Federal Court of Australia

Nasir v Reynolds (stay application) [2024] FCA 864

File number(s):

VID 701 of 2024

Judgment of:

WIGNEY J

Date of judgment:

1 August 2024

Date of publication of reasons:

5 August 2024

Catchwords:

PRACTICE AND PROCEDURE – application for stay of interlocutory order pending determination of application for leave to appeal whether reasonable prospects of the grant of leave to appeal - principles in Décor Corporation Pty Ltd v Dart Industries Inc [1991] 33 FCR 397 – no sufficient doubt to warrant reconsideration of orders – no substantial injustice if leave refused – insufficient prospects of obtaining leave to appeal - stay application dismissed

Legislation:

Australian Human Rights Commission Act 1986 (Cth) ss 46PF, 46PH

Federal Court of Australia Act 1976 (Cth) ss 24(1A), 37P

Judiciary Act 1903 (Cth) s 78B

Racial Discrimination Act 1975 (Cth) s 9

Cases cited:

Ah-Chee v Stuart [2019] FCAFC 165

Australian Competition and Consumer Commission v CG Berbatis Holdings Pty Ltd (1999) 95 FCR 292

Décor Corporation Pty Ltd v Dart Industries Inc (1991) 33 FCR 397 at 397

Glennan v Commissioner of Taxation [2003] 77 ALJR 1195

Hogan v Australian Crime Commission [2010] 240 CLR 651

House v The King (1936) 55 CLR 499; [1936] HCA 40

Rawson Finances Pty Ltd v Deputy Commissioner of Taxation [2010] FCAFC 139

Division:

General Division

Registry:

Victoria

National Practice Area:

Administrative and Constitutional Law and Human Rights

Number of paragraphs:

31

Date of hearing:

1 August 2024

The Applicant

The Applicant did not appear

Counsel for the Respondents

Mr Fernon SC

Solicitor for the Respondents

Baker & McKenzie

ORDERS

VID 701 of 2024

BETWEEN:

SAJJAD NASIR

Applicant

AND:

CATHRINE REYNOLDS

First Respondent

AMY MCCUDDEN

Second Respondent

ORACLE CORPORATION AUSTRALIA PTY LIMITED

Third Respondent    

order made by:

WIGNEY J

DATE OF ORDER:

1 AUGUST 2024

THE COURT ORDERS THAT:

1.    The applicant’s Interlocutory Application dated 23 July 2024 (bearing the proceeding number 725 of 2024) and taken to have been filed in this proceeding on 25 July 2024 be dismissed.

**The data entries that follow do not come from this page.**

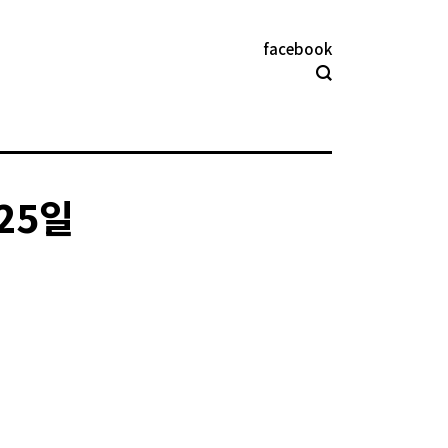
facebook
 25일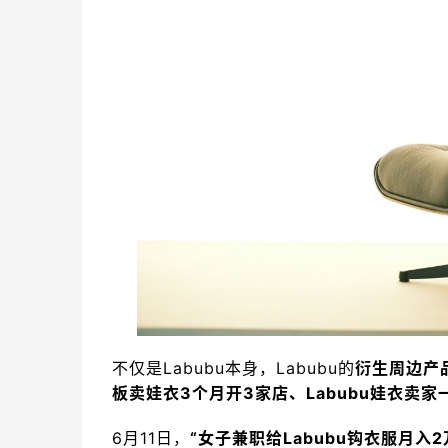
不仅是Labubu本身，Labubu的
衍生周边产
板卖娃衣3个月开3家店、Labubu娃衣卖家
6月11日，
“女子兼职给Labubu钩衣服月入2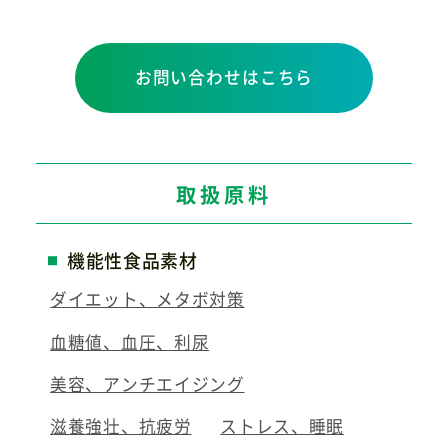
お問い合わせはこちら
取扱原料
機能性食品素材
ダイエット、メタボ対策
血糖値、血圧、利尿
美容、アンチエイジング
滋養強壮、抗疲労
ストレス、睡眠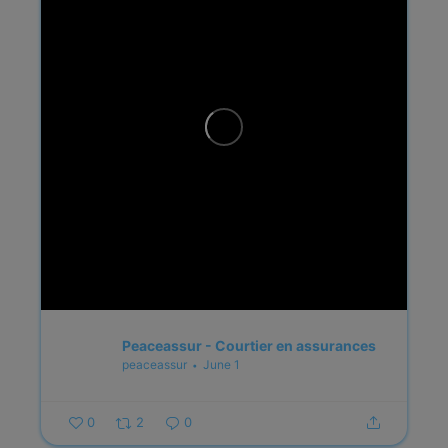
Peaceassur - Courtier en assurances
peaceassur
June 1
0
2
0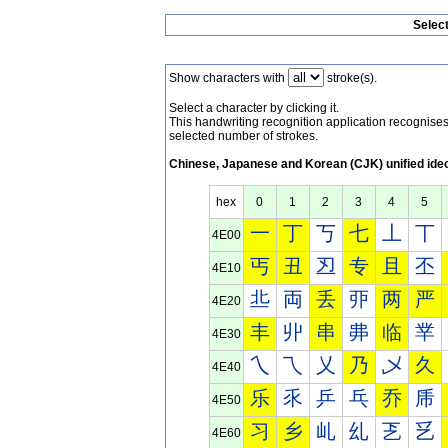
Selec
Show characters with
stroke(s).
Select a character by clicking it.
This handwriting recognition application recognis
selected number of strokes.
Chinese, Japanese and Korean (CJK) unified ide
hex
0
1
2
3
4
5
一
丁
丂
七
丄
丅
4E00
丐
丑
丒
专
且
丕
4E10
丠
両
丢
丣
两
严
4E20
丰
丱
串
丳
临
丵
4E30
乀
乁
乂
乃
乄
久
4E40
乐
乑
乒
乓
乔
乕
4E50
习
乡
乢
乣
乤
乥
4E60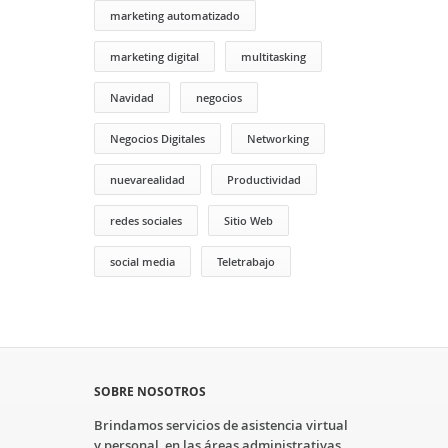
marketing automatizado
marketing digital
multitasking
Navidad
negocios
Negocios Digitales
Networking
nuevarealidad
Productividad
redes sociales
Sitio Web
social media
Teletrabajo
SOBRE NOSOTROS
Brindamos servicios de asistencia virtual
y personal, en las áreas administrativas,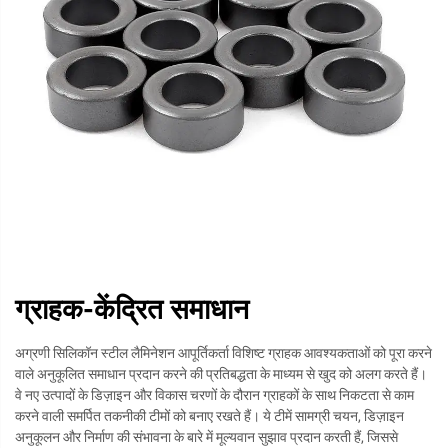
ग्राहक-केंद्रित समाधान
अग्रणी सिलिकॉन स्टील लैमिनेशन आपूर्तिकर्ता विशिष्ट ग्राहक आवश्यकताओं को पूरा करने
वाले अनुकूलित समाधान प्रदान करने की प्रतिबद्धता के माध्यम से खुद को अलग करते हैं।
वे नए उत्पादों के डिज़ाइन और विकास चरणों के दौरान ग्राहकों के साथ निकटता से काम
करने वाली समर्पित तकनीकी टीमों को बनाए रखते हैं। ये टीमें सामग्री चयन, डिज़ाइन
अनुकूलन और निर्माण की संभावना के बारे में मूल्यवान सुझाव प्रदान करती हैं, जिससे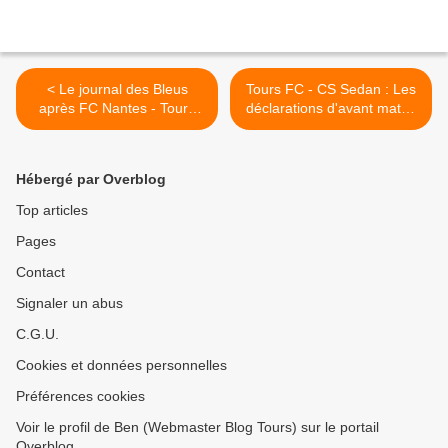
< Le journal des Bleus
Tours FC - CS Sedan : Les
après FC Nantes - Tours
déclarations d'avant match
FC
>
Hébergé par Overblog
Top articles
Pages
Contact
Signaler un abus
C.G.U.
Cookies et données personnelles
Préférences cookies
Voir le profil de Ben (Webmaster Blog Tours) sur le portail
Overblog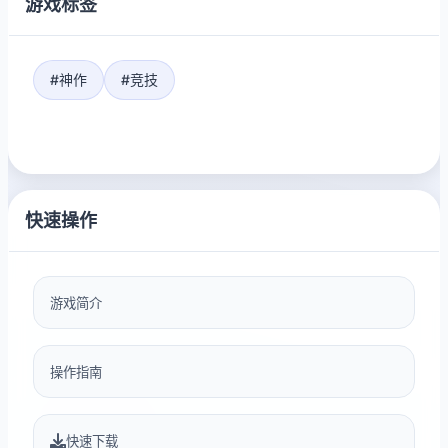
游戏标签
#神作
#竞技
快速操作
游戏简介
操作指南
快速下载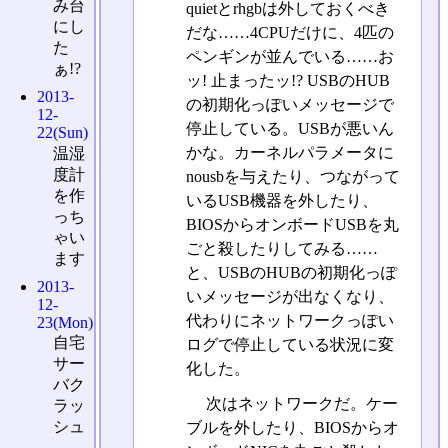
み台
quietとrhgbは外しておくべき
にし
だな……4CPUだけに、4匹の
た
ペンギンが並んでいる……お
ぁ!?
ッ! 止まったッ!? USBのHUB
2013-
の初期化っぽいメッセージで
12-
停止している。USBが悪いん
22(Sun)
かな。カーネルパラメータに
温湿
度計
nousbを与えたり、つながって
を作
いるUSB機器を外したり、
っち
BIOSからオンボードUSBを丸
ゃい
ごと殺したりしてみる……
ます
と、USBのHUBの初期化っぽ
2013-
いメッセージが出なくなり、
12-
代わりにネットワークっぽい
23(Mon)
自宅
ログで停止している状況に変
サー
化した。
バク
次はネットワークだ。ケー
ラッ
シュ
ブルを外したり、BIOSからオ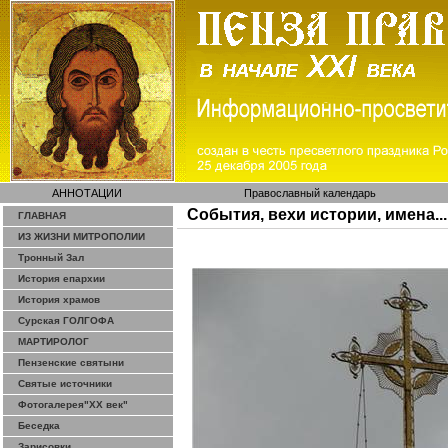
АННОТАЦИИ
Православный календарь
События, вехи истории, имена...
ГЛАВНАЯ
ИЗ ЖИЗНИ МИТРОПОЛИИ
Тронный Зал
История епархии
История храмов
Сурская ГОЛГОФА
МАРТИРОЛОГ
Пензенские святыни
Святые источники
Фотогалерея"ХХ век"
Беседка
Зарисовки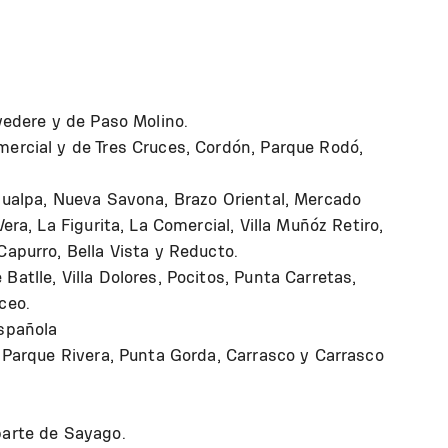
lvedere y de Paso Molino.
mercial y de Tres Cruces, Cordón, Parque Rodó,
ahualpa, Nueva Savona, Brazo Oriental, Mercado
era, La Figurita, La Comercial, Villa Muñóz Retiro,
Capurro, Bella Vista y Reducto.
Batlle, Villa Dolores, Pocitos, Punta Carretas,
ceo.
Española
l Parque Rivera, Punta Gorda, Carrasco y Carrasco
parte de Sayago.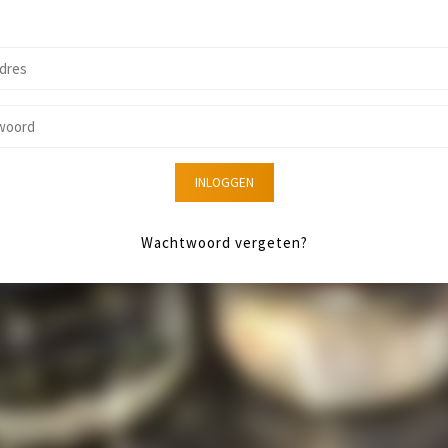
INLOGGEN
Wachtwoord vergeten?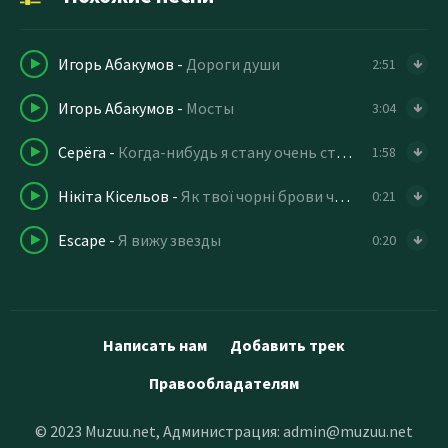
Игорь Абакумов
-
Дороги души
2:51
Игорь Абакумов
-
Мосты
3:04
Серёга
-
Когда-нибудь я стану очень старым
1:58
Нікіта Кісельов
-
Як твої чорні брови чорні брови
0:21
Escape
-
Я вижу звезды
0:20
Написать нам
Добавить трек
Правообладателям
© 2023 Muzuu.net, Администрация:
admin@muzuu.net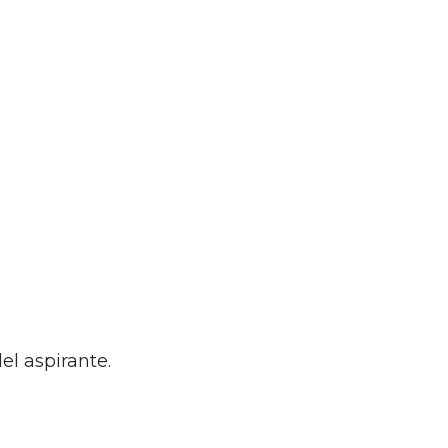
el aspirante.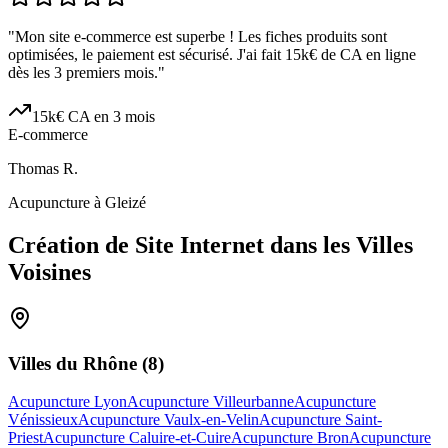
"
Mon site e-commerce est superbe ! Les fiches produits sont
optimisées, le paiement est sécurisé. J'ai fait 15k€ de CA en ligne
dès les 3 premiers mois.
"
15k€ CA en 3 mois
E-commerce
Thomas R.
Acupuncture à Gleizé
Création de Site Internet dans les Villes
Voisines
Villes du
Rhône
(
8
)
Acupuncture Lyon
Acupuncture Villeurbanne
Acupuncture
Vénissieux
Acupuncture Vaulx-en-Velin
Acupuncture Saint-
Priest
Acupuncture Caluire-et-Cuire
Acupuncture Bron
Acupuncture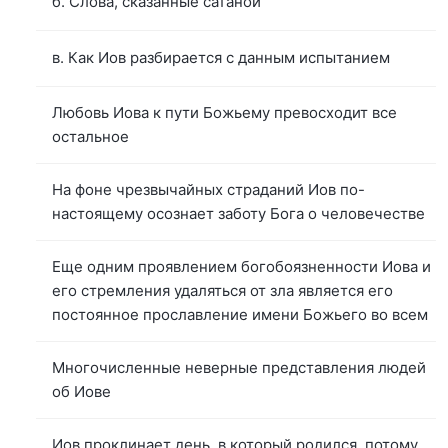
б. Слова, сказанные сатаной
в. Как Иов разбирается с данным испытанием
Любовь Иова к пути Божьему превосходит все
остальное
На фоне чрезвычайных страданий Иов по-
настоящему осознает заботу Бога о человечестве
Еще одним проявлением богобоязненности Иова и
его стремления удаляться от зла является его
постоянное прославление имени Божьего во всем
Многочисленные неверные представления людей
об Иове
Иов проклинает день, в который родился, потому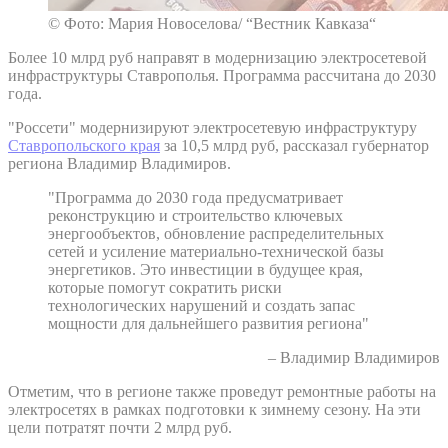
© Фото: Мария Новоселова/ “Вестник Кавказа“
Более 10 млрд руб направят в модернизацию электросетевой
инфраструктуры Ставрополья. Программа рассчитана до 2030
года.
"Россети" модернизируют электросетевую инфраструктуру
Ставропольского края
за 10,5 млрд руб, рассказал губернатор
региона Владимир Владимиров.
"Программа до 2030 года предусматривает
реконструкцию и строительство ключевых
энергообъектов, обновление распределительных
сетей и усиление материально-технической базы
энергетиков. Это инвестиции в будущее края,
которые помогут сократить риски
технологических нарушений и создать запас
мощности для дальнейшего развития региона"
– Владимир Владимиров
Отметим, что в регионе также проведут ремонтные работы на
электросетях в рамках подготовки к зимнему сезону. На эти
цели потратят почти 2 млрд руб.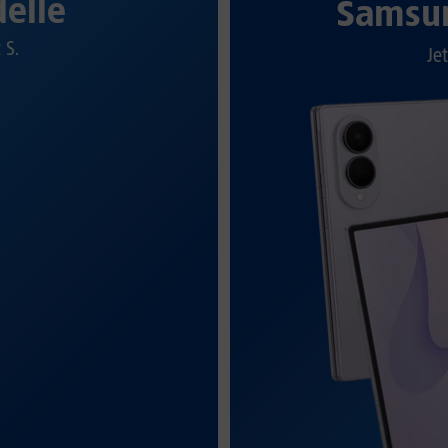
elle
Samsun
t S.
Jet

2.    The applicant pay the respondent’s costs of and incidental to the hearing of the Interlocutory Application.

Note:    Entry of orders is dealt with in Rule 39.32 of the Federal Court Rules 2011.

REASONS FOR JUDGMENT

(Revised from transcript)

WIGNEY J:

1    This is an application by Mr Sajjad Nasir for the stay of an interlocutory order made by another Judge in this Court, who I will refer to in these reasons as the primary judge. The essential basis of the stay application is that Mr Nasir has filed what has been taken to be an application for leave to appeal the order made by the primary judge. Mr Nasir's stay application was listed before me as duty judge as it was thought that Mr Nasir sought a stay of the interlocutory order as a matter of urgency.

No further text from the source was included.